However, Amanda Vickery's new history of women in Georgian England offers a revolutionary reinterpretation of this accepted script. As she points out, "all these [previous] accounts, irrespective of the period they pinpoint as the key moment of change, rest unquestioningly on the assumption that a thundering commercial or industrial revolution created a new gender order, indeed the modern gender system, in the very era under consideration".

Using a remarkable cache of letters and diaries written by Lancastrian gentlewomen in this period, Vickery reveals that continuity was more apparent than change and suggests that the neat transition from family workshop to dark, satanic mill was a myth.

Even in the tricky arena of marriage, Georgian women appear to exert a great degree of control over their choices of future husbands. Common wisdom ran, "Love in a cottage? ... Give me indifference and a coach and six," but women still held out for a balance between satisfying their romantic intentions with those of family duty.

As evidence, Vickery uses the correspondence of women such as Elizabeth Parker, who exchanged 81 letters with her future husband, Robert, between 1745 and 1751. Their fascinating correspondence suggests that Elizabeth was "profoundly ambivalent in the face of parental opposition, revealing the tension between the will to wed and the will to obey operating in a single breast". She kept Robert's fantasy of eloping at bay and proved a skilful negotiator with her father, who wished for a wealthier son-in- law.

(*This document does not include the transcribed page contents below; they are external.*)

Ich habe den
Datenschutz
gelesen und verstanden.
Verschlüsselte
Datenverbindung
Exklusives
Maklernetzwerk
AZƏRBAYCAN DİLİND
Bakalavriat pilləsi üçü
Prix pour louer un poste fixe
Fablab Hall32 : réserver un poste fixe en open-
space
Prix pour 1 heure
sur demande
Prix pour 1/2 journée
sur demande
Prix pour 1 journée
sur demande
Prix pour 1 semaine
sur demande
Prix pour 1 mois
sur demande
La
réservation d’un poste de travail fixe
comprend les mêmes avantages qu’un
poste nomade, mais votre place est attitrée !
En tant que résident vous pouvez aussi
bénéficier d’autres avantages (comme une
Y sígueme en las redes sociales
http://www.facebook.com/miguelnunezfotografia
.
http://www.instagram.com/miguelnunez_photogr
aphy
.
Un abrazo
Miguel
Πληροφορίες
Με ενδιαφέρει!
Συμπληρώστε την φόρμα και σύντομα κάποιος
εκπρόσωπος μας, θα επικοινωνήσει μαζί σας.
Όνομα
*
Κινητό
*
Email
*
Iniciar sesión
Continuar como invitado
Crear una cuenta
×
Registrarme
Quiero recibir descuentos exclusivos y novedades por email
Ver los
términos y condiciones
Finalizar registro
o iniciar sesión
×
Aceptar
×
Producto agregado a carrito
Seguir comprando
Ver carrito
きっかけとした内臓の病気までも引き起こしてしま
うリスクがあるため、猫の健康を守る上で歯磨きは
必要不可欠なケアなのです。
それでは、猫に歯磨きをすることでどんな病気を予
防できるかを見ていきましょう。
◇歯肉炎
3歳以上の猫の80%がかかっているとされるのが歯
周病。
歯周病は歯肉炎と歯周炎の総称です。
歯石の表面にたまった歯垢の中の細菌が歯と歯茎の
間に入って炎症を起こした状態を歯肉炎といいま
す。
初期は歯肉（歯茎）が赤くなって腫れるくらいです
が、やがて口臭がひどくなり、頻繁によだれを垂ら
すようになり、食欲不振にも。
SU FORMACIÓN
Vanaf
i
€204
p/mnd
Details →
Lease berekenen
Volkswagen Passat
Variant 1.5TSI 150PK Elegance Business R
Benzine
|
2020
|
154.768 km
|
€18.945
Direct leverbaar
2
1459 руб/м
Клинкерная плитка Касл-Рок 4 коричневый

Elizabeth wrote that she felt obliged "to collect all that little Rhetorick I am Mistress Off and have had a difficult task to satisfie my Duty and my love, not please the one without offending the other." Her campaign of seven years ended in a well-won victory and the couple were married in 1751 under special licence.

Vickery's intimate knowledge of her Lancastrian ladies provides a convincing argument that the reality of their experience warrants this new historical interpretation. She decodes the traces of desire left in their writings and so provides a remarkable understanding of their lives. The Gentleman's Daughter is written with charm and suffused with wry commentary that testifies to Vickery's intimacy with her subjects. It is a both an academic triumph and a spellbinding read.